Landesrätin Eva Pawlata

Sie kommen aus dem Bereich Opferschutz – welche Punkte können Sie als Politikerin nun endlich umsetzen?
Ein Punkt, der auch im Regierungsprogramm steht, ist, dass die Sozialeinrichtungen, die mit Gewaltopfern arbeiten, gut finanziert werden. Wir haben viel zu wenig Frauenhausplätze in ganz Tirol. Wir bekommen zum Glück ein Frauenhaus im Oberland. Der Ausbau weiterer Frauenhausplätze steht ebenso in unserem Regierungsprogramm.

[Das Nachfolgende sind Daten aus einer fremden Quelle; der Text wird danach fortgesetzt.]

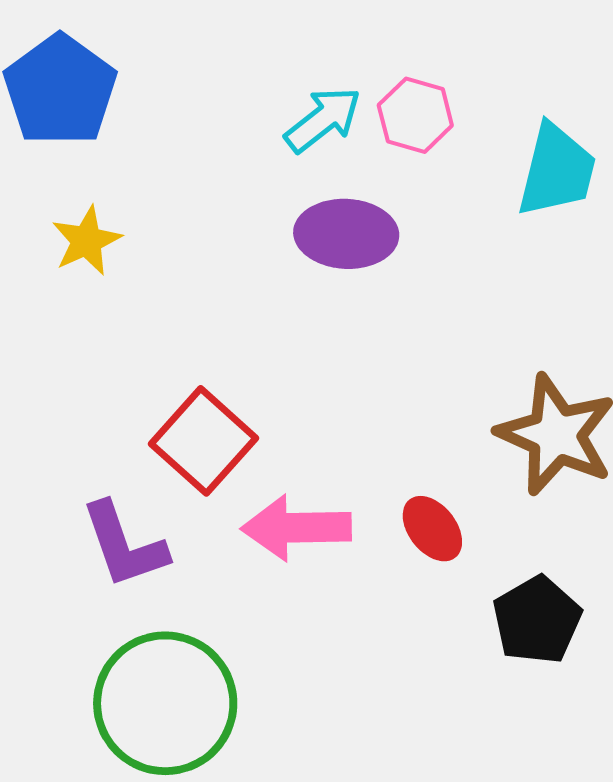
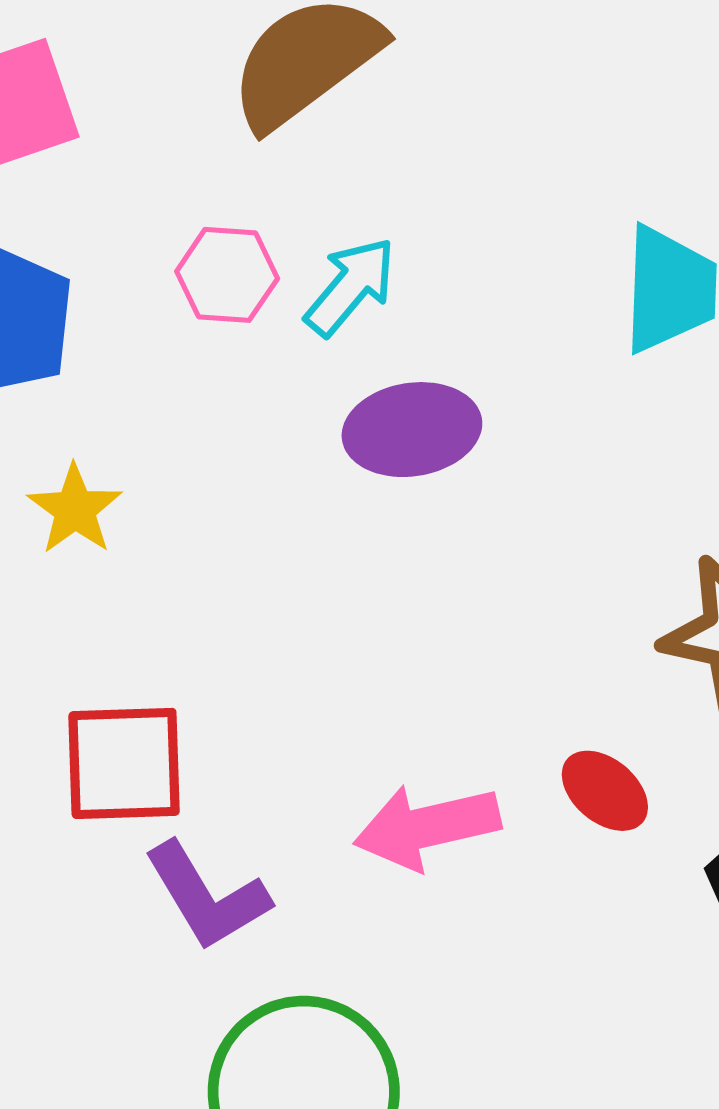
pink hexagon: (415, 115) -> (227, 275), moved
red square: (204, 441) -> (124, 763), moved, turned -32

Die Gewalt an Frauen ist offensichtlich ein massives Problem. Wo sehen Sie Lösungsansätze?
Die großen Schlagworte müssen Gewaltprävention, Sensibilisierung und Umdenken in Bezug auf Rollenbilder sein. Das ist der Schlüssel dafür, dass Frauen arbeiten gehen können, dass sie einen Zugang zum Bildungssystem haben, dass Care-Arbeit für Angehörige und Kinder gerechter aufgeteilt wird und dass Frauen unabhängiger werden.

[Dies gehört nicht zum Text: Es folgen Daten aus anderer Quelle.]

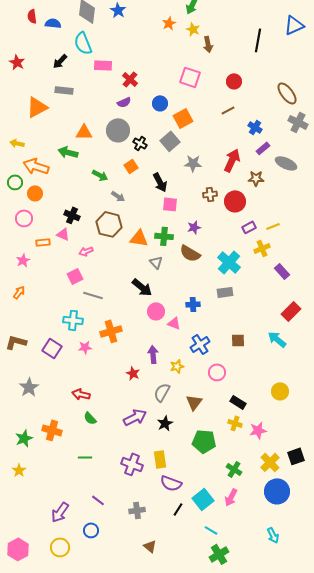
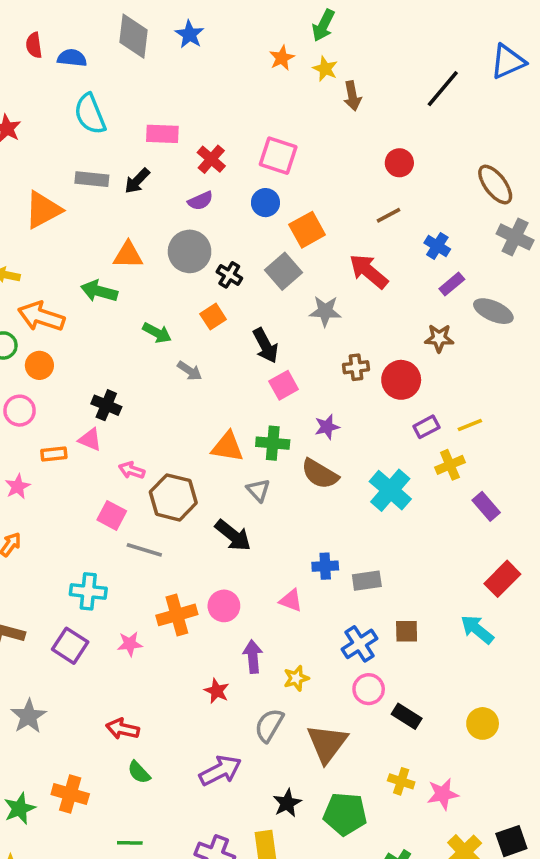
black line: (258, 40) -> (443, 89), turned 30
cyan semicircle: (83, 43) -> (90, 114), moved
black arrow: (60, 61) -> (137, 181), moved
pink square: (190, 77) -> (278, 156), moved
red arrow: (232, 160) -> (369, 271), moved, turned -75
pink square: (170, 204) -> (284, 385), turned -35
brown hexagon: (109, 224) -> (173, 497), moved
pink arrow: (86, 251) -> (132, 470), turned 40
pink square: (75, 276) -> (112, 515), turned -35
gray rectangle: (225, 292) -> (367, 581), moved
pink circle: (156, 311) -> (224, 606), moved
cyan cross: (73, 320) -> (88, 591), moved
blue cross: (200, 344) -> (360, 644), moved
brown triangle: (194, 402) -> (327, 743), size x1.4
black rectangle: (238, 402) -> (407, 716), moved
black star: (165, 423) -> (287, 803), moved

In der Theorie ist jeder für Gleichberechtigung, die Praxis sieht oftmals anders aus.
Mit der Schaffung von Kinderbetreuungsplätzen, die wir ja in dieser Periode umsetzen wollen, können mehr Frauen erwerbstätig sein. Frauen sind auch mit der Falle der Teilzeitarbeit konfrontiert. Das hat schon viel mit Rollenbildern zu tun. Rollenbilder lassen sich nicht in zwei, drei Jahren verändern. Wir benötigen Sensibilisierung mittels Kampagnen, auch wenn diese etwas kosten. Aber das ist das Nageln harter Bretter.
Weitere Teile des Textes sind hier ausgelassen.